One benefit of replacing rows with clusters is that any signal that is spread out amongst the rows can be “amplified” in the clusters. If we cluster, then learn one model per cluster, then the resulting predictions have better median values and smaller variances [5].

In any case, we’ve often found row and feature selection discards to be up to 80% to 90% of the data, without damaging our ability to learn from the data. This means that ensuring quality of all the data can sometimes be less important that being able to extract quality data from large examples.

Principle #7: Develop a Broad Skill Set That Uses a Big Toolkit

The reason organizations need to hire inductive engineers is that they come equipped with a very broad range of tools. This is important since many problems need specialized methods to find good solutions.

So, to become an inductive engineer, look for the “big ecology” toolkits where lots of developers are constantly trying out new ideas. Languages like Python, Scala (and lately, Julia) have extensive online forums where developers share their data mining tips. Toolkits like R, MATLAB, and WEKA are continually being updated with new tools.
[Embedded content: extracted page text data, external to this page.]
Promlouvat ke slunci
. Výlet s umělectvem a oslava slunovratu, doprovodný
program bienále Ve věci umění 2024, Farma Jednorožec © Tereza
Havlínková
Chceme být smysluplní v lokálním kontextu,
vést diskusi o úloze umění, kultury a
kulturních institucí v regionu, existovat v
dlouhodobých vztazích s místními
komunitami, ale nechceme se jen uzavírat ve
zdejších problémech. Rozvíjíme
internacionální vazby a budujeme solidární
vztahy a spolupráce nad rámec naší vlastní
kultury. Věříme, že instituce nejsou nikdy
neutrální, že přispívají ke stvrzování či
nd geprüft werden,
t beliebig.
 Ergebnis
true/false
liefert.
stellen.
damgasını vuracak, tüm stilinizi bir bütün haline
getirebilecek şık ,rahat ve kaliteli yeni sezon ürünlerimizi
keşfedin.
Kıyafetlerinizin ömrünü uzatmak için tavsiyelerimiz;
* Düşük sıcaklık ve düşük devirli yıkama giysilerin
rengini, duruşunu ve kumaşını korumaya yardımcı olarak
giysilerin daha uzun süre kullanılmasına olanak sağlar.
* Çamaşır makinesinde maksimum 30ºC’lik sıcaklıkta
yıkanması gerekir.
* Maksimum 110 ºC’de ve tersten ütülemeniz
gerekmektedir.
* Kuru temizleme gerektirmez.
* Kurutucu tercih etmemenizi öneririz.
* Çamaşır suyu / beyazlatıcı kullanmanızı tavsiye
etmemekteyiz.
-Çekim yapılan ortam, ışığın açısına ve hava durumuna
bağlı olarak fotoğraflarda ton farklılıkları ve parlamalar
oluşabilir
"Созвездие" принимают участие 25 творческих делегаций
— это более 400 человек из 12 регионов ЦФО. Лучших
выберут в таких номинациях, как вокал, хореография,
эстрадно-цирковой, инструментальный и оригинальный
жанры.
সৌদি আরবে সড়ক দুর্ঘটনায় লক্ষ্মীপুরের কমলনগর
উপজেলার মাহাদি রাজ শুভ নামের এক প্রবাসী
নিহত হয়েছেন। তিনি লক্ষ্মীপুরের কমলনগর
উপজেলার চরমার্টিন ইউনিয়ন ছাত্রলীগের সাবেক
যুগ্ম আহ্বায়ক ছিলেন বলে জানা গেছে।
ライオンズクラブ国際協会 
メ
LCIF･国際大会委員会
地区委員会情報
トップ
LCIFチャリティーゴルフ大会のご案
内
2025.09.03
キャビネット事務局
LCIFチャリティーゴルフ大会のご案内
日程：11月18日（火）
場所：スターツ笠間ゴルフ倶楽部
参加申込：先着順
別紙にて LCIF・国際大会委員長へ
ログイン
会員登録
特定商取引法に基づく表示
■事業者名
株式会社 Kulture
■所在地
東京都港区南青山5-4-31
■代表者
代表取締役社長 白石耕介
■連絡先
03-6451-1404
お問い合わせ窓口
What a great time to be an inductive engineer! So much to learn, so much to try. Would you want to have it any other way?

References

[1] Menzies T., Bird C., Zimmermann T., Schulte W., Kocaganeli E. The inductive software engineering manifesto: principles for industrial data mining. In: Proceedings of the international workshop on machine learning technologies in software engineering (MALETS '11); New York, NY, USA: ACM; 2011:19–26. doi:10.1145/2070821.2070824.

[2] Fayyad U.M., Irani K.B. On the handling of continuous-valued attributes in decision tree generation. Mach Learn. 1992;8(1):87–102. doi:10.1023/A:1022638503176.

[3] Hall M.A., Holmes G. Benchmarking attribute selection techniques for discrete class data mining. IEEE Trans Knowl Data Eng. 2003;15(6):1437–1447. doi:10.1109/TKDE.2003.1245283.

[4] Olvera-López J.A., Carrasco-Ochoa J.A., Martínez-Trinidad J.F., Kittler J. A review of instance selection methods. Artif Intell Rev. 2010;34(2):133–143. doi:10.1007/s10462-010-9165-y.

[5] Menzies T., Butcher A., Cok D., Marcus A., Layman L., Shull F., Turhan B., Zimmermann T. Local versus global lessons for defect prediction and effort estimation. IEEE Trans Softw Eng. 2013;39(6):822–834. doi:10.1109/TSE.2012.83.